╭─ Source material
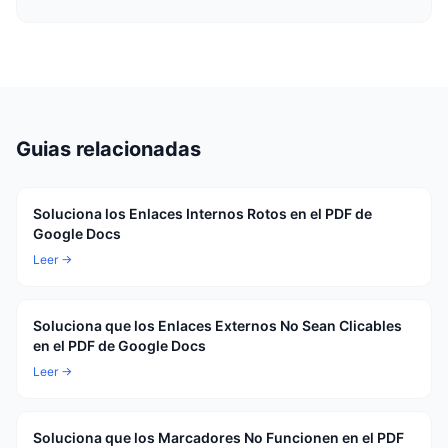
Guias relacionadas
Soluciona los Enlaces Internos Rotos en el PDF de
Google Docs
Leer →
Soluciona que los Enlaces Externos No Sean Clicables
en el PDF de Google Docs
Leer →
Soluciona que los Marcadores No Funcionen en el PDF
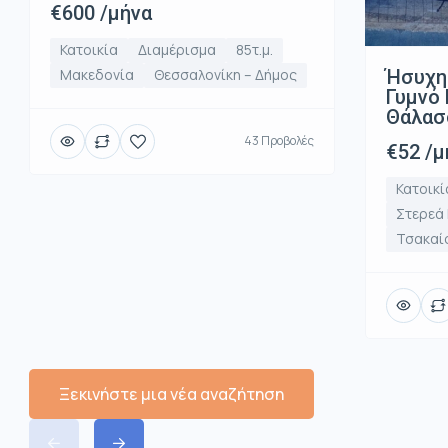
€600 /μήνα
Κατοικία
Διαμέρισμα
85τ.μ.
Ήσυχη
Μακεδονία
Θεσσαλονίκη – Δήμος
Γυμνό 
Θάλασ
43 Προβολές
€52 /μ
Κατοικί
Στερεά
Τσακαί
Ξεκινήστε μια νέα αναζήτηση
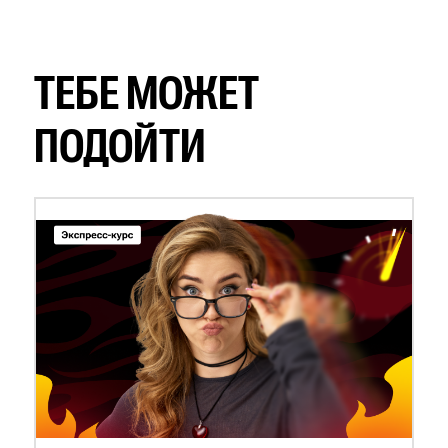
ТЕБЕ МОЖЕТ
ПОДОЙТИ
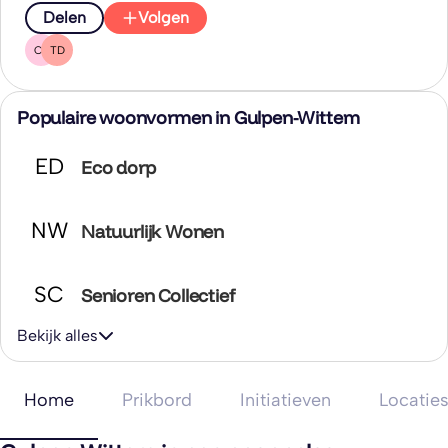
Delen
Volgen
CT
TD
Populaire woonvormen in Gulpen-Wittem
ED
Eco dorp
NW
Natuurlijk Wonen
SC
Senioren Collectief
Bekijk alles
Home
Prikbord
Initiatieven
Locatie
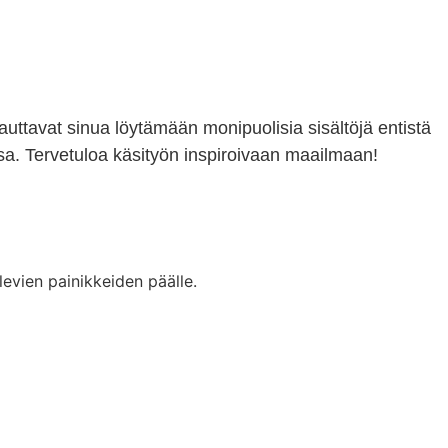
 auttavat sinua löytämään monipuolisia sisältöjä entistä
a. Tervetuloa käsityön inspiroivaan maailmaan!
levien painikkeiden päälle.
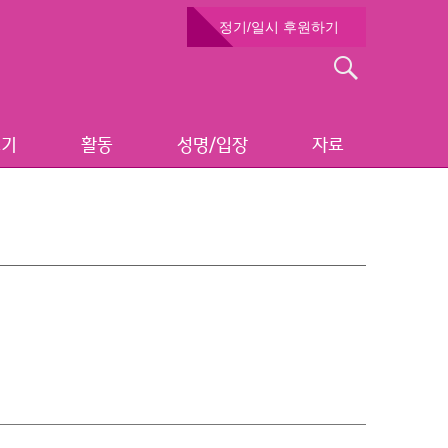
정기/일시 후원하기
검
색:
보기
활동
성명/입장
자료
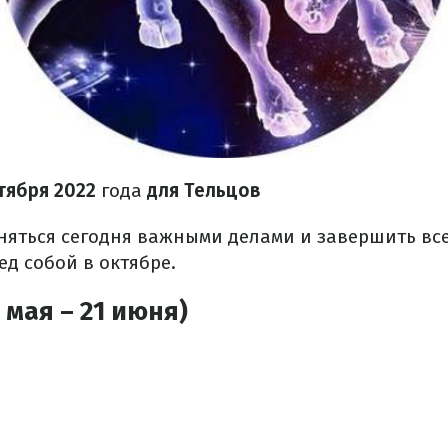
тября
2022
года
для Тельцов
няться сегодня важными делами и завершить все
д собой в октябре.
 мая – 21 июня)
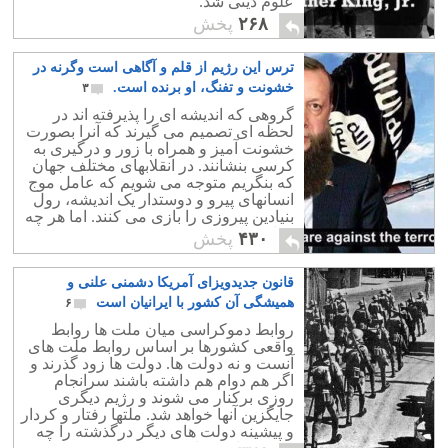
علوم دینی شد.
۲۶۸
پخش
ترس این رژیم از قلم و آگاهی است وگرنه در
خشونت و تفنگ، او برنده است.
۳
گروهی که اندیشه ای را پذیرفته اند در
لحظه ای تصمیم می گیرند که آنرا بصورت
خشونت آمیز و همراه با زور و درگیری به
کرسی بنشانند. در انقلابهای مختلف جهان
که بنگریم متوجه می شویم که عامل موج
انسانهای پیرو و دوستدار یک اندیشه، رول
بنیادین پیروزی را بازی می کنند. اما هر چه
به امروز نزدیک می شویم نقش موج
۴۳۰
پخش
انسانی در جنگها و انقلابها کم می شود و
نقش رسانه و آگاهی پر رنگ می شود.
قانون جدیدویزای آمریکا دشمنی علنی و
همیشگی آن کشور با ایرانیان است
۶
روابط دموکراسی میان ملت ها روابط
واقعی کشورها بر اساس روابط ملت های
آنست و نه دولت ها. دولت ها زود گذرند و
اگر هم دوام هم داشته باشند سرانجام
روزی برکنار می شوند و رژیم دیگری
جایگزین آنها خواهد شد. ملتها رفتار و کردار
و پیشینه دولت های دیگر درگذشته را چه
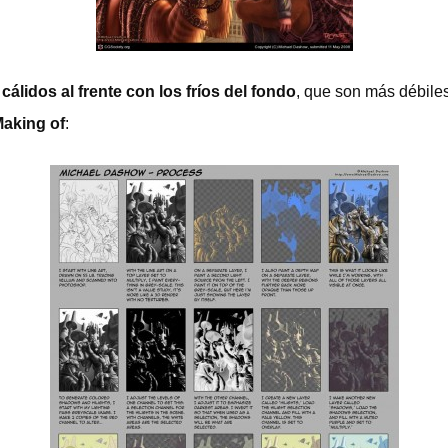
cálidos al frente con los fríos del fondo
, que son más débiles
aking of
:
╰─
» Exercise requirements
Examine the records and pull out every line where the string "رژیم" occurs.

» Response to this exercise
ترس این رژیم از قلم و آگاهی است وگرنه در
روزی برکنار می شوند و رژیم دیگری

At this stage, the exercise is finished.